=== The problem ===
Repeat the records below word for word, but start at the line that contains "Кованая кровать Велея", stop after the last line, and include nothing else.

(Page images and extracted text)

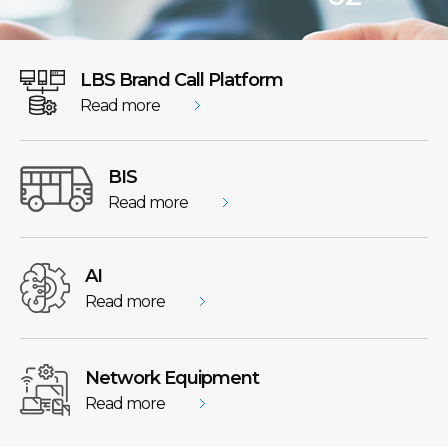
LBS Brand Call Platform
Read more
BIS
Read more
AI
Read more
Network Equipment
Read more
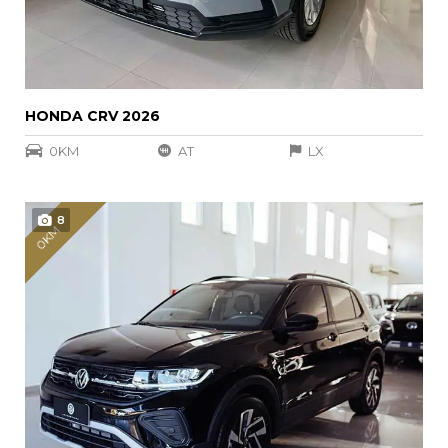
HONDA CRV 2026
0KM
AT
LX
8
0KM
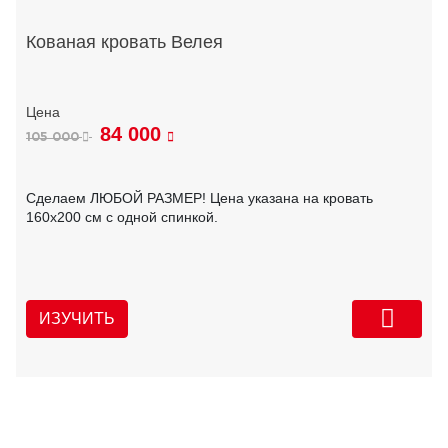
Кованая кровать Велея
84 000
105 000
Сделаем ЛЮБОЙ РАЗМЕР! Цена указана на кровать
160х200 см с одной спинкой.
ИЗУЧИТЬ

=== Answer ===
Кованая кровать Велея
84 000
105 000
Сделаем ЛЮБОЙ РАЗМЕР! Цена указана на кровать
160х200 см с одной спинкой.
ИЗУЧИТЬ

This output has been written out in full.